Only on 85% of the total amount of trials a target was presented (valid trials). On the remaining 15% (invalid trials) no target was presented and subjects were supposed to give the corresponding response. Invalid trials were introduced to assess the false positive rate (no target presented but subject report seeing one). If any subject showed more than 2.5% of false positive trials, their data were discarded from further analysis. This is because we could not be sufficiently certain of their ability to discriminate between targets and distractors. Three subjects fell under this category. Subsequent analysis and results correspond exclusively to those of valid trials. Every 10 blocks (80 trials) subjects were given a resting period without visual stimulation. The total number of trials completed by subjects with appropriate false positive rates ranged between 600 and 900: 4 subjects completed 600 trials, 16 subjects finished 800 and one did 900 trials. There was no difference between the total alpha lateralization or false positive ratings amongst these groups. This was evidenced by the individual z-scores values for these parameters for subjects who did 600 or 900 trials: none of these z-scores fell outside the 90% probability or their corresponding total distributions (every z-score was smaller than 1.65). After artifact rejection, the total mean number of usable trials per condition was 206 and 212 for Seen and Unseen conditions. Despite the different number of total trials completed, after artifact rejection, the number of usable trials for every subject was well above what has been previously shown to allow for alpha lateralization observations. [7,20,21].
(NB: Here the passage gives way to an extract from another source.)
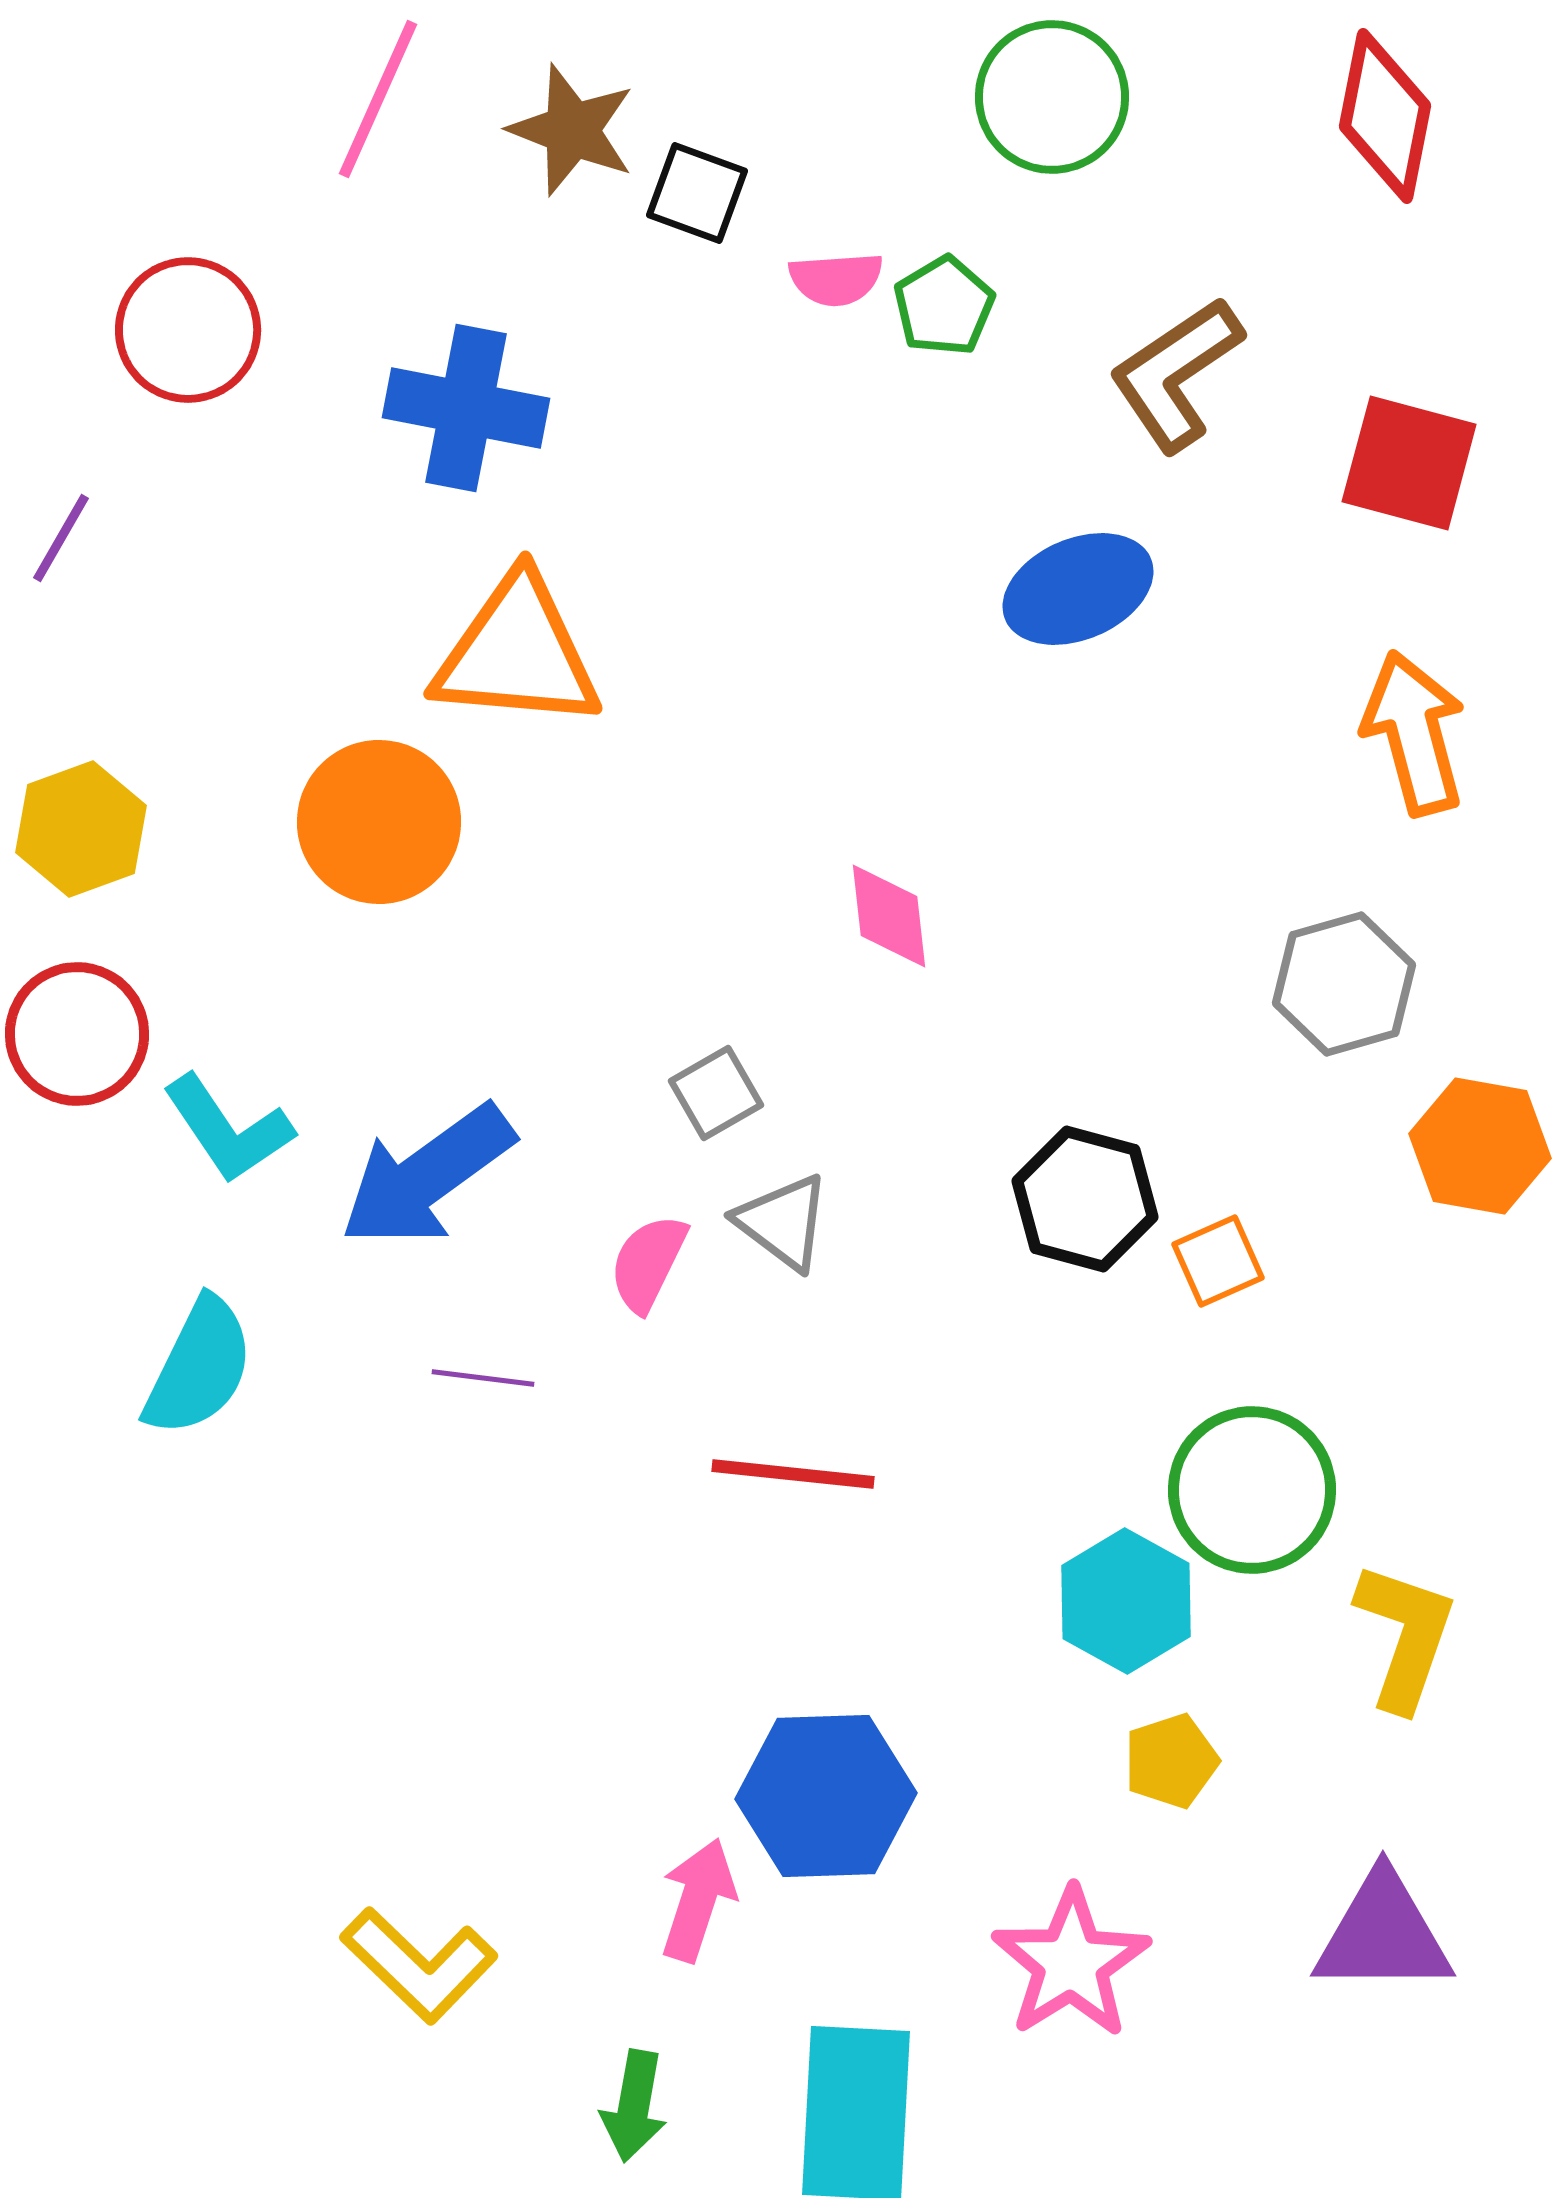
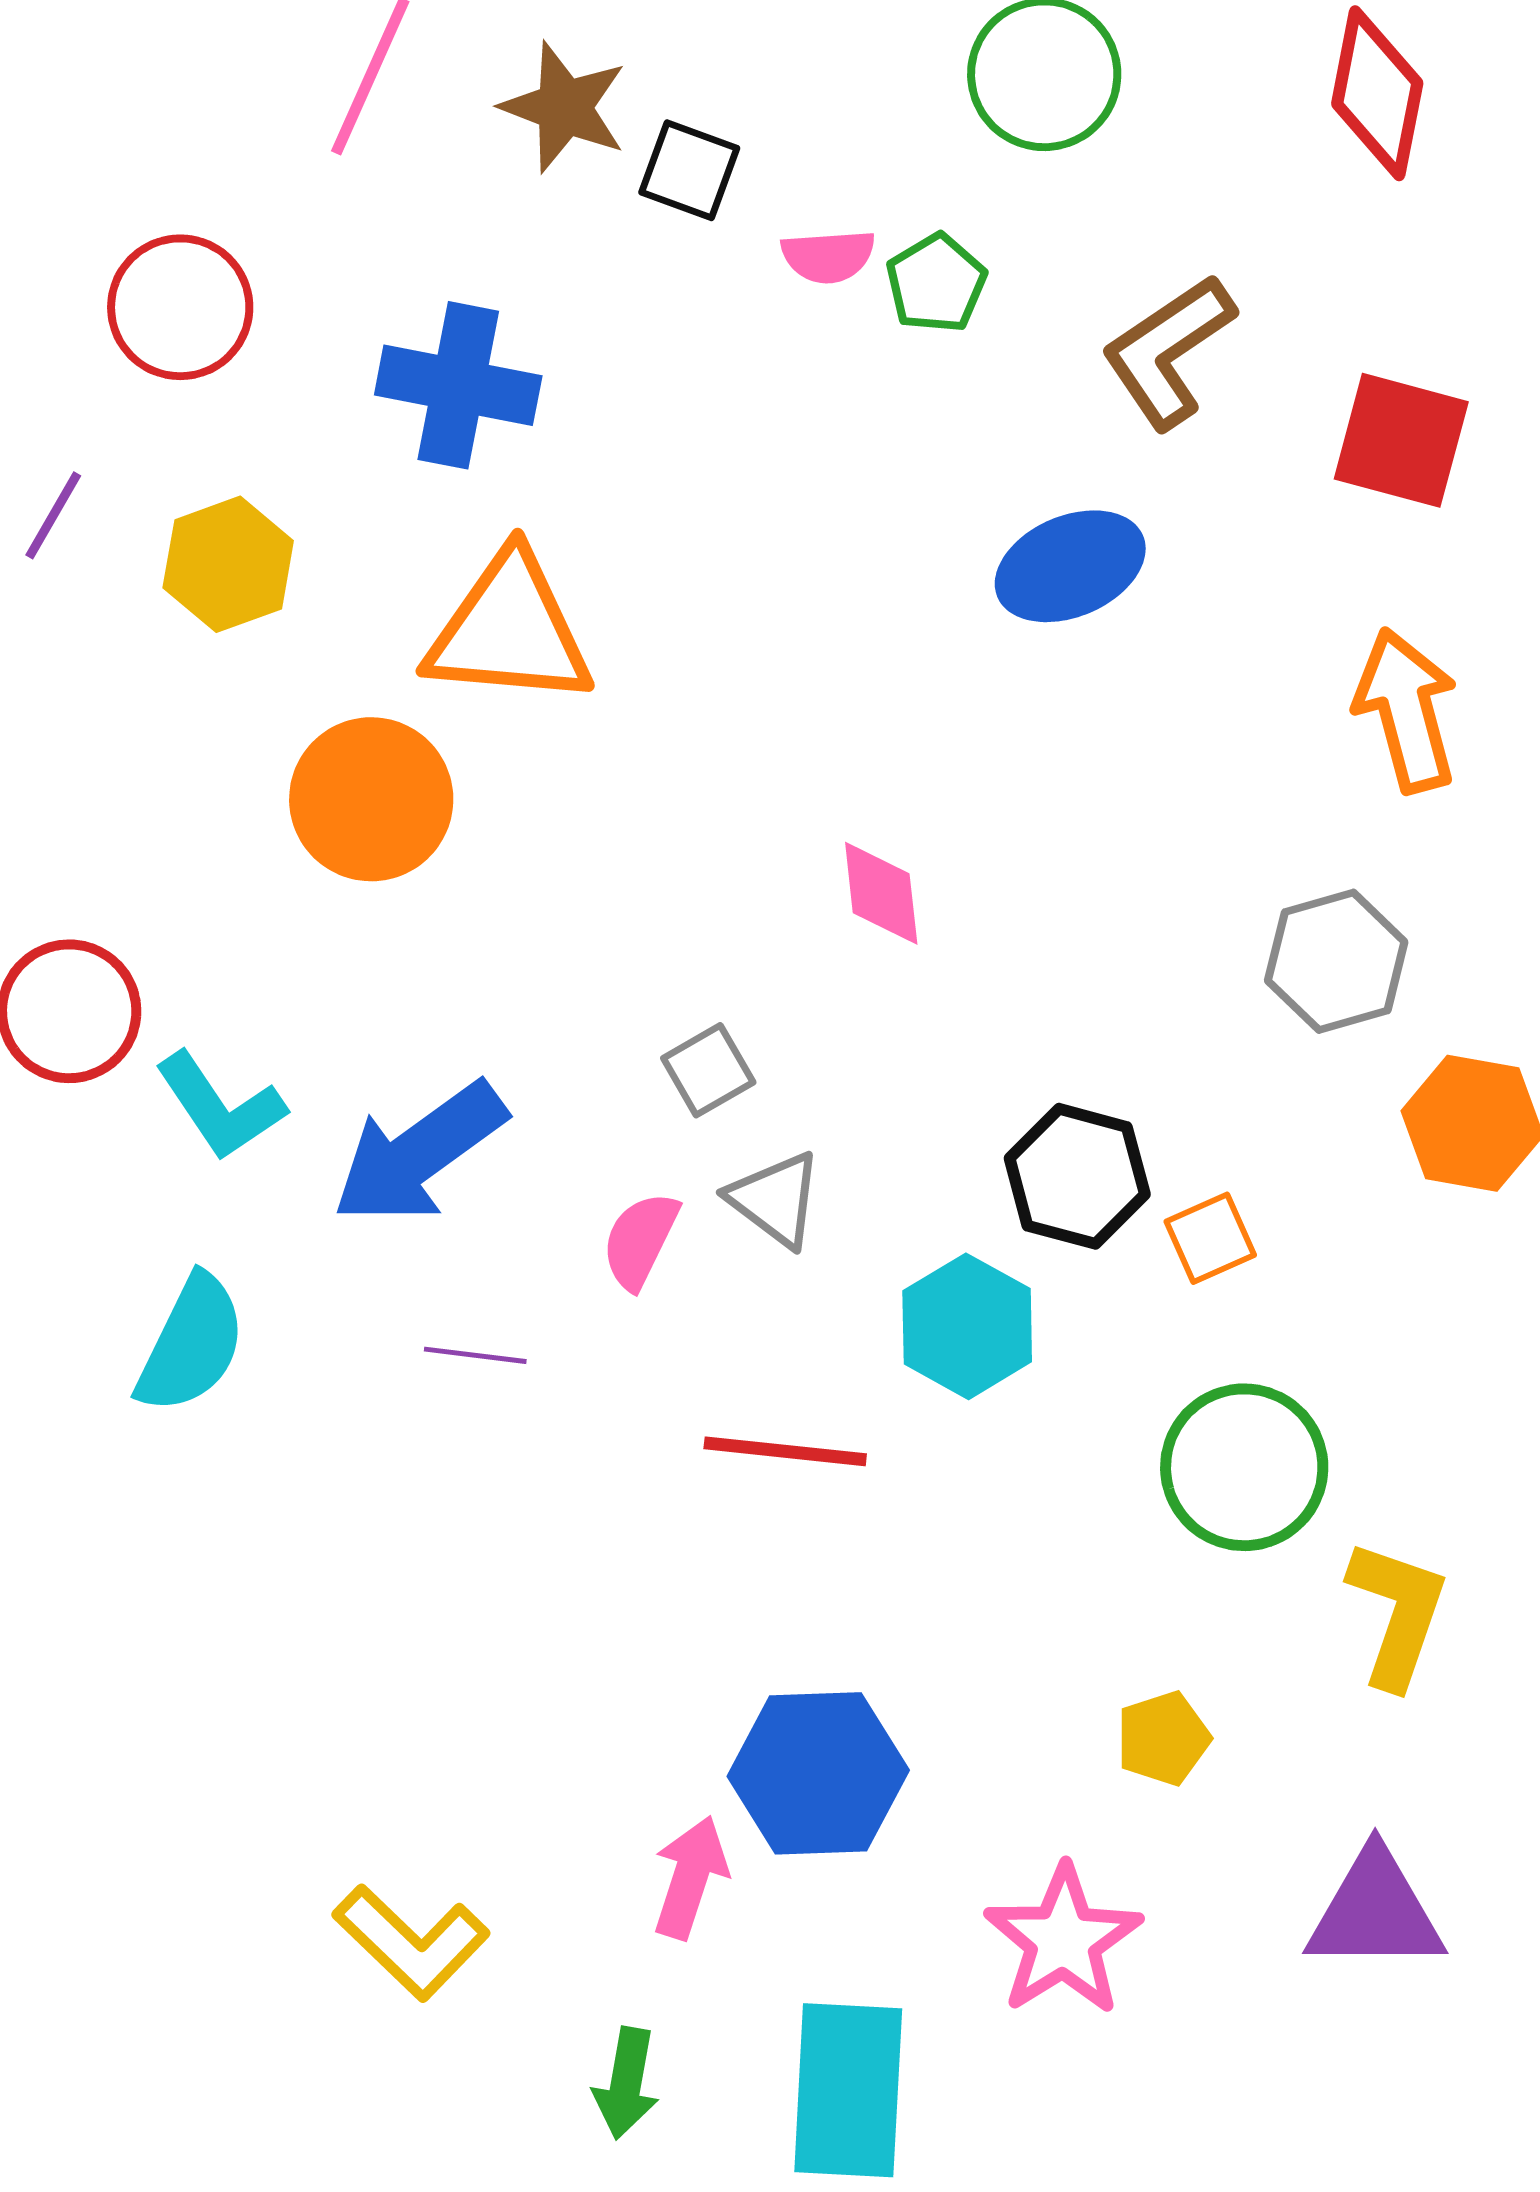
yellow hexagon: (81, 829) -> (228, 564), moved
cyan hexagon: (1126, 1601) -> (967, 1326), moved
During pilot experiments we determined that the detection rate strongly depended on the amount of distracters present per frame (Fig 2, top). To obtain a constant and balanced detection rate (similar number of Seen and Unseen trials) across trials and subjects we implemented a calibration phase, which comprised the first 168 trials of the experiment (21 blocks of 8 trials each). During this calibration phase we monotonically increased the number of distracters from 2 in block 1 to 640 in block 11 and then decreased it back from 640 in block 11 to 2 in block 21. Using the resulting information, the relation between detection rate for each subject and the number of distractors presented, we analyzed the theoretical number of distracters needed to produce a detection rate of ≈50%. Accordingly, after the calibration phase, the custom-made stimulation program fitted these results to a logistic equation, y = 1 / (1 + e^((x-b)/32), where y is the detection rate, x is the number of distractors presented and b is the inflection point of the logistic curve, i.e., the theoretical amount of distracters necessary to yield a 50% detection rate. For each subject we used this number of distractors (b) for the rest of the experiment.
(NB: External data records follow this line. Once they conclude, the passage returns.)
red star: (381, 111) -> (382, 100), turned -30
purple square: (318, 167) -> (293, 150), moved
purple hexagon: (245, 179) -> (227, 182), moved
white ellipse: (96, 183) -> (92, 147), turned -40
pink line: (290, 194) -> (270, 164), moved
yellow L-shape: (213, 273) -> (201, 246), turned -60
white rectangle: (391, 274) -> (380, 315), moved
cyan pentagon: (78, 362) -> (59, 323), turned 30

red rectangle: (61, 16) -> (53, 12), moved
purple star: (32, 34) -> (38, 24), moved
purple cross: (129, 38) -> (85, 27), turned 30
(Top) Behavioral results during the calibration phase (first 21 blocks). It shows the strong relationship between the number of distractors per frame and the probability of subjects detecting the presented target. (Bottom) Plot illustrating the mean detection rate after the calibration phase across subjects for each block (8 trials). Error bars represent SEM.
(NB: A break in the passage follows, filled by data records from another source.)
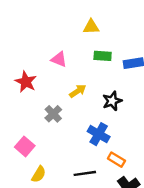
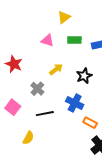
yellow triangle: (91, 27) -> (64, 17), turned -32
pink triangle: (59, 59) -> (47, 40), moved
pink square: (25, 146) -> (13, 107), moved
black line: (85, 173) -> (45, 114), moved

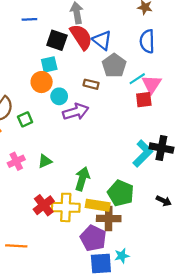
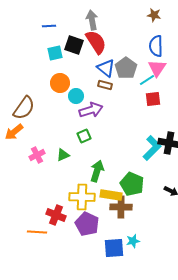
blue triangle: (102, 40) -> (106, 68), moved
cyan square: (49, 64) -> (55, 53), moved
pink triangle: (152, 84) -> (157, 68), moved
green square: (25, 119) -> (84, 136), moved
red cross: (44, 205) -> (56, 215), moved, turned -30
purple pentagon: (93, 238) -> (87, 224), moved

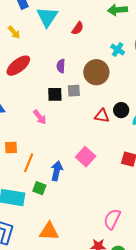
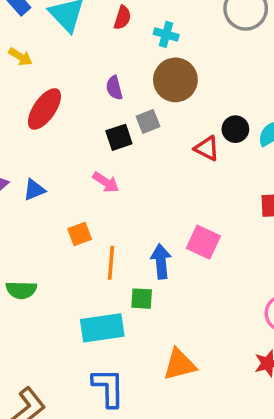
cyan cross: (118, 50) -> (166, 34), moved
red triangle: (102, 116) -> (207, 148), turned 35
orange square: (11, 148) -> (80, 234), moved
pink square: (86, 157) -> (203, 242), moved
Electrical brain activity was measured using a digital 32-electrode EEG system (Biosemi ActiveTwo, 2048Hz sampling frequency, 24 bits) complemented with 6 additional electrodes. These were 2 mastoid reference electrodes and 4 electrooculogram (EOG) electrodes placed below and above the right eye and on the outer canthi of each eye. Vertical and Horizontal EOGs were obtained by means of bipolar derivations of the corresponding electrodes for trial rejection due to blinking. Scalp electrodes were offline referenced to the average of the two mastoid electrodes.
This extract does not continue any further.